Home / Resource Centre / Case Studies

Security Policy Definition Consultancy Services for Slovak Systems Integrator, Scientia s.r.o.

The Challenge

The increasing need for international defence co-operation is causing all coalition partners to consider their security policies and adapt to conform to interoperability requirements. In particular, NATO and Partners for Peace (PfP) nations must ensure appropriate separation of their command and control, tactical and strategic infrastructures to achieve acceptance into the community.

Many former Eastern Bloc countries and new central and eastern European nations tend to have security policies designed and implemented for internal use. The Slovak MoD, for example, currently operates a limited, multi-level security domain within its strategic and operational infrastructure. This is not suitable for its role in NATO.
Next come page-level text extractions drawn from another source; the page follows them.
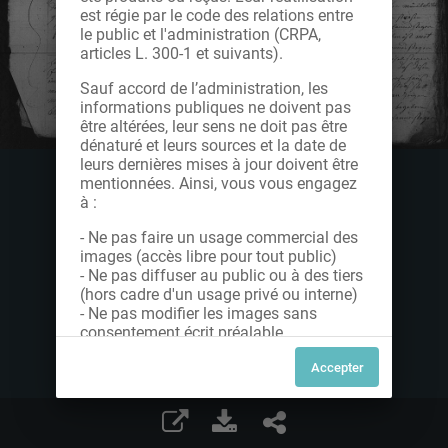
est régie par le code des relations entre
le public et l'administration (CRPA,
articles L. 300-1 et suivants).
Sauf accord de l’administration, les
informations publiques ne doivent pas
être altérées, leur sens ne doit pas être
dénaturé et leurs sources et la date de
leurs dernières mises à jour doivent être
mentionnées. Ainsi, vous vous engagez
à :
- Ne pas faire un usage commercial des
images (accès libre pour tout public)
- Ne pas diffuser au public ou à des tiers
(hors cadre d'un usage privé ou interne)
- Ne pas modifier les images sans
consentement écrit préalable
Dans le cas contraire, nous vous invitons
à nous contacter afin de solliciter le type
de Licence souhaitée parmi celles
proposées et le cas échéant, acquitter
une redevance.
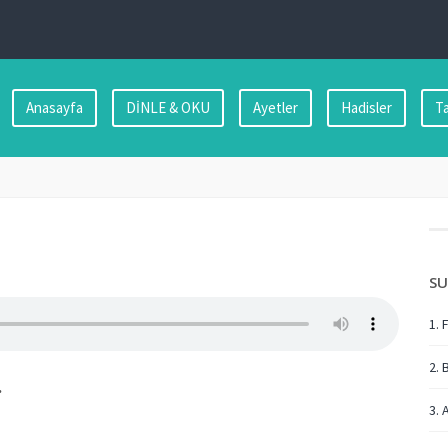
Anasayfa
DİNLE & OKU
Ayetler
Hadisler
Ta
SU
1. 
2. 
…
3.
The Slovak MoD appointed Scientia s.r.o. as its advisor on security capability, with a view to them defining and implementing the policy, process and controls for a multi-level secure defence infrastructure that could be accredited, guarded and controlled in an international environment. Scientia required advice and guidance on the international aspects of security policies, so, as Scientia’s established partner for provision of high grade military message handling systems, Nexor was chosen to assist in this task.

The Nexor Solution

Based on many years of operating in defence on a worldwide basis, Nexor was able to bring in-depth experience of security policies to Scientia. Using a CLAS consultant, Nexor focused its services on transferring skills and knowledge to Scientia staff, to equip them to work with the Slovak MoD. Building on mature principles and techniques from the UK government, Nexor designed and delivered a workshop-style seminar covering:

  • Security policy objectives
  • Risk assessment
  • Examples of security policy implementation based on various technical solutions
  • Accreditation
  • Security policy management and control
  • Quantifiable measurement.

The interactive style of the consultancy enabled the group to discuss the specific needs of the Slovak MoD and apply the advice and guidance in a practical manner.

The Results

The CLAS certification gave Scientia the confidence that Nexor consultants are acknowledged by the UK government as being experts in the field of information assurance. During the workshop, Scientia gained a detailed understanding of how to design, implement, accredit and manage a multi-level security domain. This knowledge is now being used in practice in Slovakia to build the physical and communication protective required by the Slovak MoD for the next several years.

NEX1849COR01
Information in this document is provided as is without warranty of any kind, either expressed or implied, including but not limited to the implied warranties of merchantability, fitness for a particular purpose and freedom from infringement.

CLAS: The UK Communications-Electronics Security Group (CESG) aims to protect and promote the vital interests of the UK by providing advice and assistance on the security of communications and electronic data. CESG’s Listed Adviser Scheme (CLAS) was set up to provide a pool of accredited Information Assurance professionals on which Government customers could draw for consultancy and advice.